The blaze started on the lower slopes of the mountain near the intersection of Morgan Territory and Marsh Creek roads. By nightfall, it had burned all the way up the southeast side of the mountain. Firefighters say parched brush fueled the fire.
About 7:30 p.m. the flames had advanced close to the summit of North Peak. Fire trucks lined the peak, attempting to halt the fire’s ascent, while down below public officials ushered people to safety.
When the fire threatened 75 structures Sunday afternoon, public safety officials ordered residents of Oak Hill Lane and Curry Canyon Road to evacuate to the Clayton Community Library. Contra Costa sheriff’s deputies rolled through the neighborhoods at about 4 p.m., using loudspeakers to inform people there was a mandatory evacuation and that they needed to leave immediately.
By Sunday evening, about 250 firefighters from six departments were working to halt the fire’s progress. Air tankers and helicopters doused the fire from above until darkness grounded the aircraft.
Dennis Rein, a public information officer for the Contra Costa Fire Protection District, said Sunday evening the fire would probably burn all night and into morning.
Rein said fighting a fire on the mountain is tough, but it’s particularly tough on that side of Diablo. There are few fire roads and the terrain is steep.
He said the town of Clayton appeared safe for the time being.
On Sunday evening, people walked the streets of the small town, peering up at the smoky mountain top.
“Any fire on that mountain is scary,” said Clayton Mayor Julie Pierce, who was at the library waiting for evacuees.
At 7 p.m., only a handful of people from the fire area had arrived at the library.
One of them was a woman who identified herself as Virginia. She lives in a trailer park in the Morgan Territory area.
She said there was a lot of smoke in her neighborhood throughout the afternoon.

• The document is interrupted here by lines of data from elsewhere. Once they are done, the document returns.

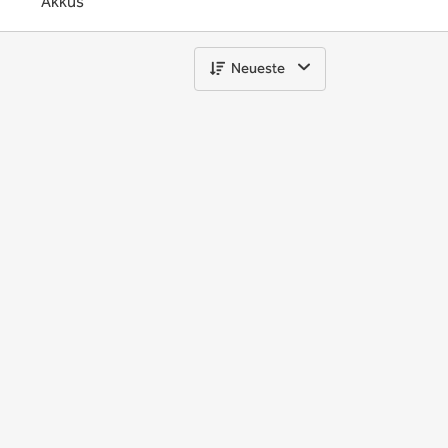
Akkus
Neueste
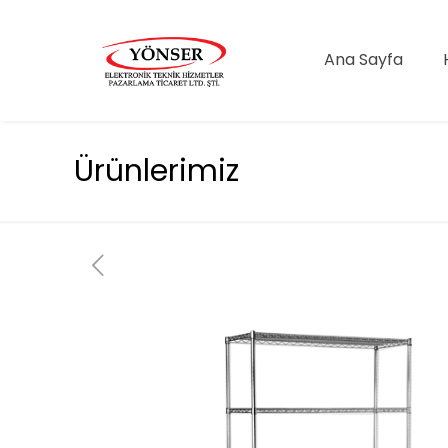
Ana Sayfa
Ürünlerimiz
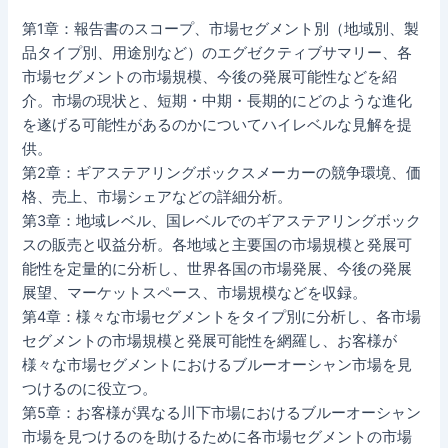
第1章：報告書のスコープ、市場セグメント別（地域別、製
品タイプ別、用途別など）のエグゼクティブサマリー、各
市場セグメントの市場規模、今後の発展可能性などを紹
介。市場の現状と、短期・中期・長期的にどのような進化
を遂げる可能性があるのかについてハイレベルな見解を提
供。
第2章：ギアステアリングボックスメーカーの競争環境、価
格、売上、市場シェアなどの詳細分析。
第3章：地域レベル、国レベルでのギアステアリングボック
スの販売と収益分析。各地域と主要国の市場規模と発展可
能性を定量的に分析し、世界各国の市場発展、今後の発展
展望、マーケットスペース、市場規模などを収録。
第4章：様々な市場セグメントをタイプ別に分析し、各市場
セグメントの市場規模と発展可能性を網羅し、お客様が
様々な市場セグメントにおけるブルーオーシャン市場を見
つけるのに役立つ。
第5章：お客様が異なる川下市場におけるブルーオーシャン
市場を見つけるのを助けるために各市場セグメントの市場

Residents couldn’t see the flames, but they were a “bit concerned” about the fire.
Virginia grabbed “a few things you can’t replace” such as photographs and drove to the Clayton Library.
She didn’t know when she’d be allowed back home and at that time she wasn’t sure where she would sleep Sunday night.
American Red Cross volunteers were at the library, trying to find accommodations.
People with horses boarded in the fire zone were advised to take their animals to the equestrian center at Heather Farm Park in Walnut Creek.
A short distance away at the park and ride lot at the Peacock Creek housing tract, members of the Concord Mount Diablo Trail Ride Association had gathered.
The members had driven out to stables in the fire zone and evacuated two dozen horses.
Elaine Baker, a Concord resident and member of the association, said they didn’t wait for evacuation orders to go get the horses.
“Even if it seemed premature and silly, we wanted to go out there,” said Baker. “It wasn’t silly to us.”